Meta-Learning Multi-Scale Radiology Medical Image Super-Resolution

Abstract

High-resolution medical images have important medical value, but are difficult to obtain directly. Limited by hardware equipment and patient’s physical condition, the resolution of directly acquired medical images is often not high. Therefore, many researchers have thought of using super-resolution algorithms for secondary processing to obtain high-resolution medical images. However, current super-resolution algorithms only work on a single scale, and multiple networks need to be trained when super-resolution images of different scales are needed. This definitely raises the cost of acquiring high-resolution medical images. Thus, we propose a multi-scale super-resolution algorithm using meta-learning. The algorithm combines a meta-learning approach with an enhanced depth of residual super-resolution network to design a meta-upscale module. The meta-upscale module utilizes the weight prediction property of meta-learning and is able to perform the super-resolution task of medical images at any scale. Meanwhile, we design a non-integer mapping relation for super-resolution, which allows the network to be trained under non-integer magnification requirements.
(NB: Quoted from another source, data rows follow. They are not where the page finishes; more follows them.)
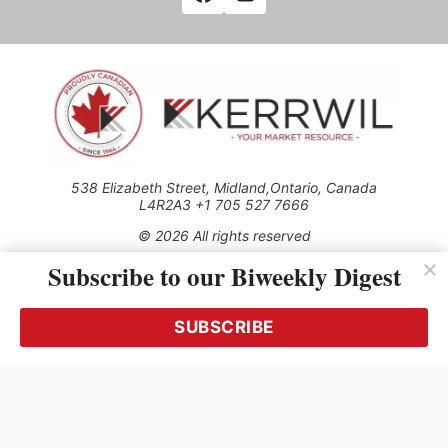
538 Elizabeth Street, Midland,Ontario, Canada
L4R2A3 +1 705 527 7666
© 2026 All rights reserved
Subscribe to our Biweekly Digest
Use of this Site constitutes acceptance of our Privacy Policy
(effective 1.1.2016)
The material on this site may not be reproduced, distributed,
transmitted, cached or otherwise used, except with the prior
SUBSCRIBE
written permission of Kerrwil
Compared to the state-of-the-art single-image super-resolution algorithm on computed tomography images of the pelvic region. The meta-learning multiscale super-resolution algorithm obtained a surpassing of about 2% at a smaller model volume. Testing on different parts proves the high generalizability of our algorithm. Multi-scale super-resolution algorithms using meta-learning can compensate for hardware device defects and reduce secondary harm to patients while obtaining high-resolution medical images. It can be of great use in imaging related fields.